There’s a romantic sort of sadness to the film.
Are you a romantic?
What is life if you don’t
look at it with romantic eyes, if you don’t have that kind
of enhancement and think that things matter? That’s what it
is to romanticize something. Filmmaking is romanticizing
reality. Literally. You need to be romantic—otherwise, you
cannot make movies.
How has the film changed your life?
In many ways, the film taught me the same thing as
Rodriguez: Life is difficult for everybody. But Rodriguez
says, “Yeah, I have a hard life, but I made these beautiful,
beautiful songs with my hands on a cheap guitar on my
kitchen table in my ranch of a house in Detroit, and I
changed the world.” He literally changed the world. Everyone
has this possibility. You just try, and you can do
something.
Rodriguez waxes philosophical—and
musical—about fame
and no fortune, and his long, strange
journey.
Hampton Sheet: How does it feel to be in the
Hamptons, where you’re surrounded by so much wealth?
Rodriguez: I’ve been to the Hamptons twice
now. Once, I
had played a place called the Surf Lodge,
and the reason I got the gig was because the owner of the
place is South African. They treated me real well. Drinks
were $17 [each] that’s how the high rollers do it. But it
was still fun. Then we did this Alec Baldwin screening. It
was a great audience, and Alec is a sweetheart. He was a
very, very cordial man.

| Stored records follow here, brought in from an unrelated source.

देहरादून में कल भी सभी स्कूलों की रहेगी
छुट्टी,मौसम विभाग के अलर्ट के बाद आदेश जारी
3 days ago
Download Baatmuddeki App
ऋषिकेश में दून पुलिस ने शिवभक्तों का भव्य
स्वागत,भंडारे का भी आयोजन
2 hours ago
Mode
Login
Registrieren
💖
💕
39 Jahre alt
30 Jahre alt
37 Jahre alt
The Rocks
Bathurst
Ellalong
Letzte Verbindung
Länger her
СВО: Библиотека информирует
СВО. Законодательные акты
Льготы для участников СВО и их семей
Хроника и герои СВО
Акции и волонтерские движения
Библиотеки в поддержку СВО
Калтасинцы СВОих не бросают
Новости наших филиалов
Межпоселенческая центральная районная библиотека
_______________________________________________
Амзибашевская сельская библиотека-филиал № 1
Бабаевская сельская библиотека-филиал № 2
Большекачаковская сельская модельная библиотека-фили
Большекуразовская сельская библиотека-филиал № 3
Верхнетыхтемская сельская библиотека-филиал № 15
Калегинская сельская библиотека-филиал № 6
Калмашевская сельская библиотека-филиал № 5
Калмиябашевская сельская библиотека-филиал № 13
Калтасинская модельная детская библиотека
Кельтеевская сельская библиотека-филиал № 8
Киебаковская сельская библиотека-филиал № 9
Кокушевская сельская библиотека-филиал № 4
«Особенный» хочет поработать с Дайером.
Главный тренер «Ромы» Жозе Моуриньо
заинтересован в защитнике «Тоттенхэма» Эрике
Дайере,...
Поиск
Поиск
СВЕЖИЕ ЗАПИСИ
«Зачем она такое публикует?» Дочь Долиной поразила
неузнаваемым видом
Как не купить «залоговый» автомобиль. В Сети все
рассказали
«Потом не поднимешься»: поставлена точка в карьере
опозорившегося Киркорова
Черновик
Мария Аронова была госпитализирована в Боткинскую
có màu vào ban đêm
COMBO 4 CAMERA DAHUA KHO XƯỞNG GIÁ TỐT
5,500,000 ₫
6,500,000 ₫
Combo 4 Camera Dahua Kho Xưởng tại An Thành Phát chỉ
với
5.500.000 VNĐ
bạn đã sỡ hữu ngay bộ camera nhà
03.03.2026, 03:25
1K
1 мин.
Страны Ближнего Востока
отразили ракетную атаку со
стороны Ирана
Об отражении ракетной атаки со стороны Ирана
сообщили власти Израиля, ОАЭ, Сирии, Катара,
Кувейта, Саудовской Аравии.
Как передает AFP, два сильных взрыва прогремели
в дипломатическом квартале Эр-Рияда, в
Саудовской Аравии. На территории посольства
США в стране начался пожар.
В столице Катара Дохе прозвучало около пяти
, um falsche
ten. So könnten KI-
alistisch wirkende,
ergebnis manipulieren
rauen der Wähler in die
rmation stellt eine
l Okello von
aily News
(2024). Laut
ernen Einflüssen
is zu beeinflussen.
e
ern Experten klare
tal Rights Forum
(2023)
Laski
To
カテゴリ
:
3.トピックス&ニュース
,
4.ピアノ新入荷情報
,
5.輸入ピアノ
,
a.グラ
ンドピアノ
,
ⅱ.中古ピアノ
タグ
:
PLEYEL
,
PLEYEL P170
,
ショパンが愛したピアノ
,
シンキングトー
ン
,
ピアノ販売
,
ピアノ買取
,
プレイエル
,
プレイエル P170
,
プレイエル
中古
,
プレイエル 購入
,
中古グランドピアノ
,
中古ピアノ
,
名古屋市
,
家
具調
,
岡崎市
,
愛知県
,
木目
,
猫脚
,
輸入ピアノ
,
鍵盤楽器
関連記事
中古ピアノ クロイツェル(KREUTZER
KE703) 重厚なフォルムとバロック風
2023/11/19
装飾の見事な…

I said to him, “You’re a famous
man.” And he said, “That’s a double-edged sword.”
Has your life changed with the success of the
film?
Totally.
Do you still live in the same house?
Yes, I do.
Do you think you’ll move out when you have your
millions?
Well, I’m looking at that, but I don’t
know if I’m ever going to get that much.
Are you open to monetary success?
You’ve got to have some sort of sensibility…. You have to be
open to that kind of success. I think it’s hard not to
acquire material goods. But that’s not the focus—well, it
shouldn’t be the focus of existence. But it’s embodied
wealth. It’s what you carry with you, and there is a
richness that you receive from the bruisings of society.
Life wasn’t meant to be easy.
Do you feel that success and wealth subtract from
creativity? Do artists need the suffering?
Well, as a Russian writer said, “No tears in the writer, no
tears in the reader.”
So how do you balance that?
When you
find out you share this common experience with
others,
the realization is that you’re not alone. But man is born
alone, he’s thrown into a world of chaos … but I think we
all have a mission, and I think we all decide what that is
individually. There’s no set blueprint for success—it’s
individually decided.
But 40 years later, you’re here.
Yes,
I am.
Did you ever give up?
Well, I was too
disappointed to be disappointed in ’73. After that, I just
kind of left the music scene. But not music. Just trying to
be there at the right place, or meeting the right people … I
just couldn’t kick it with that group.
So you lived a life of hard labor. Where is your
mind when you’re working carpentry and demolition?
Writing music?
It’s almost on automatic. There
are no demands of any kind.
It’s just physical—gross
motor skills.
So your mind is free?
In a way, yes.
You can concentrate or dream of other things.
I think
that we’re always tuned in to our specialties, to ideas, as
writers or as musicians.
One of your lyrics goes, “Maybe today, yeah, I’ll
slip away….” Where were you thinking of going?
In that song, I was just thinking, “Maybe today I’ll make
that decision that will change me.”
Another track, “Street Boy,” mentions street boys
and sweet boys—to whom are you referring?
It’s young boys. Youth. I call them young bloods. They’re
just shaping, and it’s all in front of them now. Society
should provide more choices for young bloods. They should
save social security.
You recorded a lot of your music under the name
Jesus
Rodriguez. But the comparisons don’t stop there.
Jesus was
a carpenter. You are also a carpenter. Jesus is
associated
with parables, and your beautiful songs act as
modern-day
parables. Tell me about that.
That’s a lot to compare to.… I’m a musician. I do music, you
know, that’s my gig. I’m a musico-politico. I’ve written 30
songs, and they’ve surfaced in these last few years and now
with Sony Pictures Classics releasing Malik’s film Searching
for Sugar Man, it’s reignited my music career.